YOUR OBJECTIVE:
Exact transcription, pictures omitted: begin at the top line of the records below and end with the line bearing "Prince sans rire".
=== INPUT DATA ===
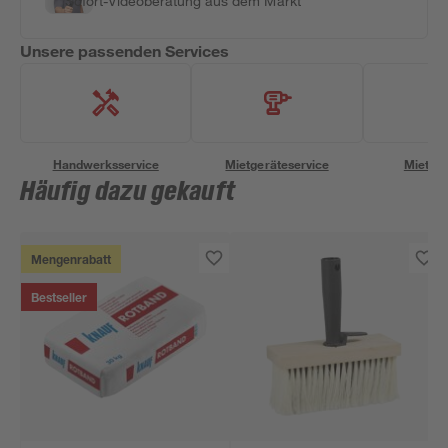
Sofort-Videoberatung aus dem Markt
Unsere passenden Services
Handwerksservice
Mietgeräteservice
Miettra
Häufig dazu gekauft
Mengenrabatt
Bestseller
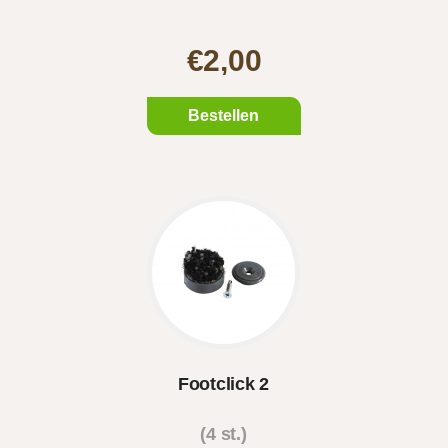
€2,00
Bestellen
Footclick 2
(4 st.)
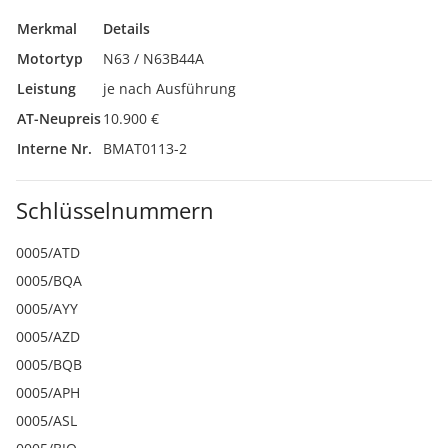
Merkmal
Details
Motortyp
N63 / N63B44A
Leistung
je nach Ausführung
AT-Neupreis
10.900 €
Interne Nr.
BMAT0113-2
Schlüsselnummern
0005/ATD
0005/BQA
0005/AYY
0005/AZD
0005/BQB
0005/APH
0005/ASL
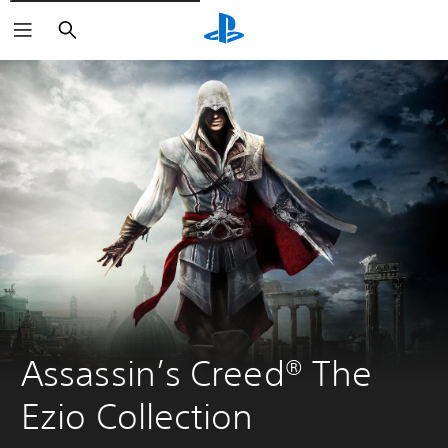
Suchen
Assassin’s Creed® The 
Ezio Collection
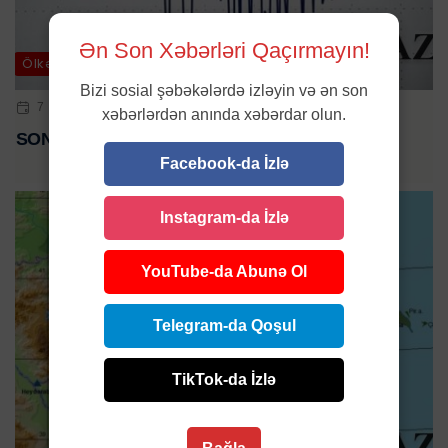
Ən Son Xəbərləri Qaçırmayın!
Ölkə
Bizi sosial şəbəkələrdə izləyin və ən son
7 NOY 2024 | 13:01
xəbərlərdən anında xəbərdar olun.
SON DƏQİQƏ: Zəlzələ oldu
Facebook-da İzlə
Instagram-da İzlə
YouTube-da Abunə Ol
Telegram-da Qoşul
TikTok-da İzlə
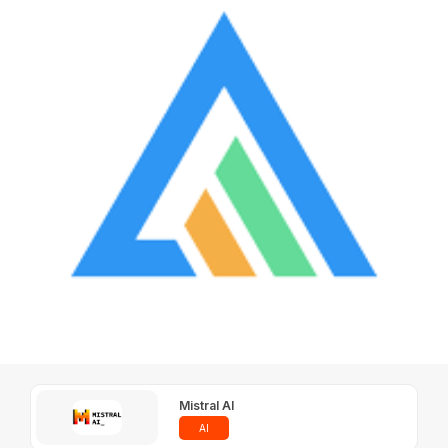
Mistral AI
AI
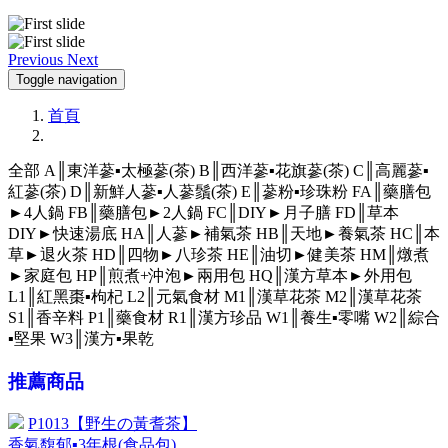
Previous
Next
Toggle navigation
首頁
全部
A║東洋蔘▪太極蔘(茶)
B║西洋蔘▪花旗蔘(茶)
C║高麗蔘▪
紅蔘(茶)
D║新鮮人蔘▪人蔘鬚(茶)
E║蔘粉▪珍珠粉
FA║藥膳包
►4人鍋
FB║藥膳包►2人鍋
FC║DIY►月子膳
FD║草本
DIY►快速湯底
HA║人蔘►補氣茶
HB║天地►養氣茶
HC║本
草►退火茶
HD║四物►八珍茶
HE║油切►健美茶
HM║燉煮
►家庭包
HP║煎煮+沖泡►兩用包
HQ║漢方草本►外用包
L1║紅黑棗▪枸杞
L2║元氣食材
M1║漢草花茶
M2║漢草花茶
S1║香辛料
P1║藥食材
R1║漢方珍品
W1║養生▪零嘴
W2║綜合
▪堅果
W3║漢方▪果乾
推薦商品
P1013【野生の黃耆茶】
香氣馥郁▪3年根(食品包)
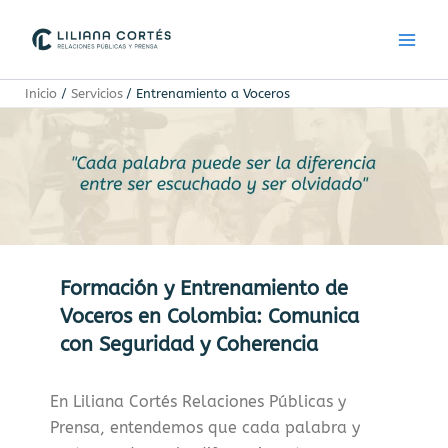
Ir
Main
al
Men
contenido
Inicio
Servicios
Entrenamiento a Voceros
Formación y Entrenamiento de
Voceros en Colombia: Comunica
con Seguridad y Coherencia
En Liliana Cortés Relaciones Públicas y
Prensa, entendemos que cada palabra y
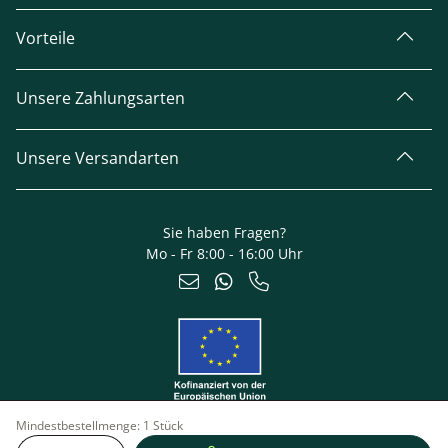
Vorteile
Unsere Zahlungsarten
Unsere Versandarten
Sie haben Fragen?
Mo - Fr 8:00 - 16:00 Uhr
Mindestbestellmenge:
1 Stück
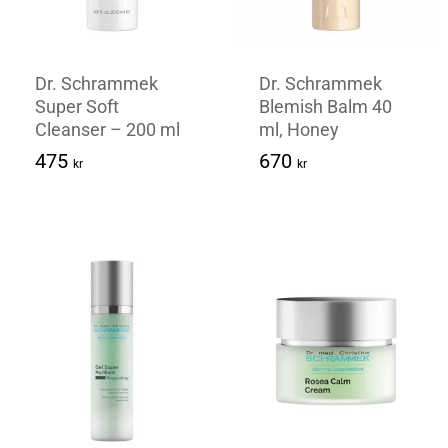
Dr. Schrammek
Dr. Schrammek
Super Soft
Blemish Balm 40
Cleanser – 200 ml
ml, Honey
475
Kr
670
Kr
475
670
kr
kr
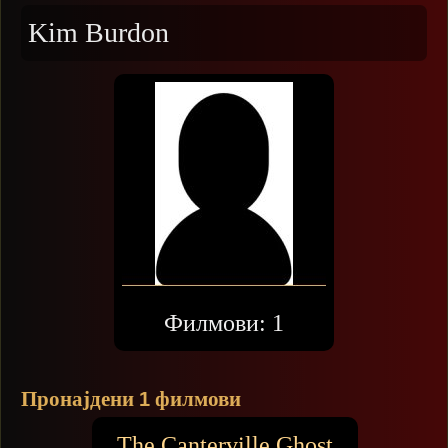
Kim Burdon
Филмови:
1
Пронајдени
филмови
1
The Canterville Ghost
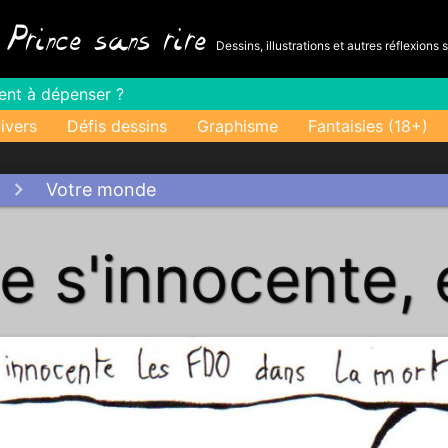
-
Prince sans rire
Dessins, illustrations et autres réflexions 
gent à dépenser ?
ivers
Défis dessins
Graphisme
Fantaisies (18+)
Votre monde
ce s'innocente,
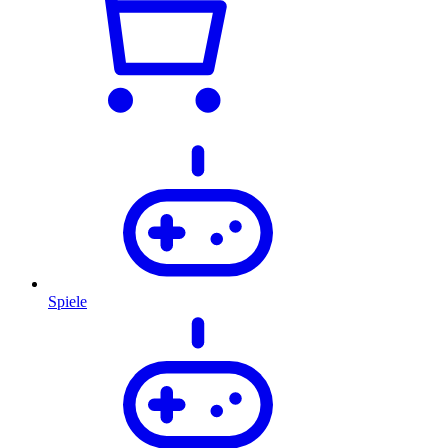
Spiele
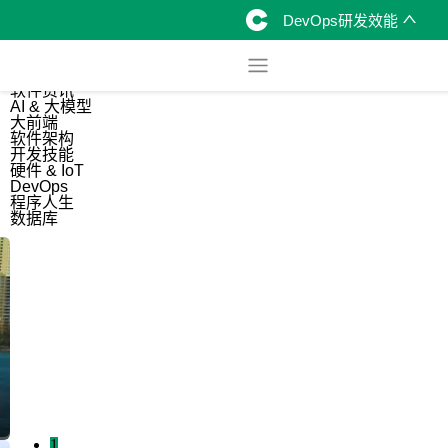
DevOps研发效能
综合
开源资讯
软件资讯
AI & 大模型
大前端
软件架构
开发技能
硬件 & IoT
DevOps
程序人生
数据库
1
===
OUTPUT FOR THIS TASK:
Sofort-Videoberatung aus dem Markt
Unsere passenden Services
Handwerksservice
Mietgeräteservice
Miettra
Häufig dazu gekauft
Mengenrabatt
Bestseller
€2,00
Bestellen
Footclick 2
(4 st.)
Merkmal
Details
Motortyp
N63 / N63B44A
Leistung
je nach Ausführung
AT-Neupreis
10.900 €
Interne Nr.
BMAT0113-2
Schlüsselnummern
0005/ATD
0005/BQA
0005/AYY
0005/AZD
0005/BQB
0005/APH
0005/ASL
Suchen
Assassin’s Creed® The 
Ezio Collection
Ən Son Xəbərləri Qaçırmayın!
Ölkə
Bizi sosial şəbəkələrdə izləyin və ən son
7 NOY 2024 | 13:01
xəbərlərdən anında xəbərdar olun.
SON DƏQİQƏ: Zəlzələ oldu
Facebook-da İzlə
Instagram-da İzlə
YouTube-da Abunə Ol
Telegram-da Qoşul
TikTok-da İzlə
Mistral AI
AI
Previous
Next
Toggle navigation
首頁
全部
A║東洋蔘▪太極蔘(茶)
B║西洋蔘▪花旗蔘(茶)
C║高麗蔘▪
紅蔘(茶)
D║新鮮人蔘▪人蔘鬚(茶)
E║蔘粉▪珍珠粉
FA║藥膳包
►4人鍋
FB║藥膳包►2人鍋
FC║DIY►月子膳
FD║草本
DIY►快速湯底
HA║人蔘►補氣茶
HB║天地►養氣茶
HC║本
草►退火茶
HD║四物►八珍茶
HE║油切►健美茶
HM║燉煮
►家庭包
HP║煎煮+沖泡►兩用包
HQ║漢方草本►外用包
L1║紅黑棗▪枸杞
L2║元氣食材
M1║漢草花茶
M2║漢草花茶
S1║香辛料
P1║藥食材
R1║漢方珍品
W1║養生▪零嘴
W2║綜合
▪堅果
W3║漢方▪果乾
推薦商品
P1013【野生の黃耆茶】
香氣馥郁▪3年根(食品包)
Ir
Main
al
Men
contenido
Inicio
Servicios
Entrenamiento a Voceros
Formación y Entrenamiento de
Voceros en Colombia: Comunica
con Seguridad y Coherencia
En Liliana Cortés Relaciones Públicas y
Prensa, entendemos que cada palabra y
Vorteile
Unsere Zahlungsarten
Unsere Versandarten
Sie haben Fragen?
Mo - Fr 8:00 - 16:00 Uhr
Mindestbestellmenge:
1 Stück
Dr. Schrammek
Dr. Schrammek
Super Soft
Blemish Balm 40
Cleanser – 200 ml
ml, Honey
475
Kr
670
Kr
475
670
kr
kr
Kim Burdon
Филмови:
1
Пронајдени
филмови
1
The Canterville Ghost
-
Prince sans rire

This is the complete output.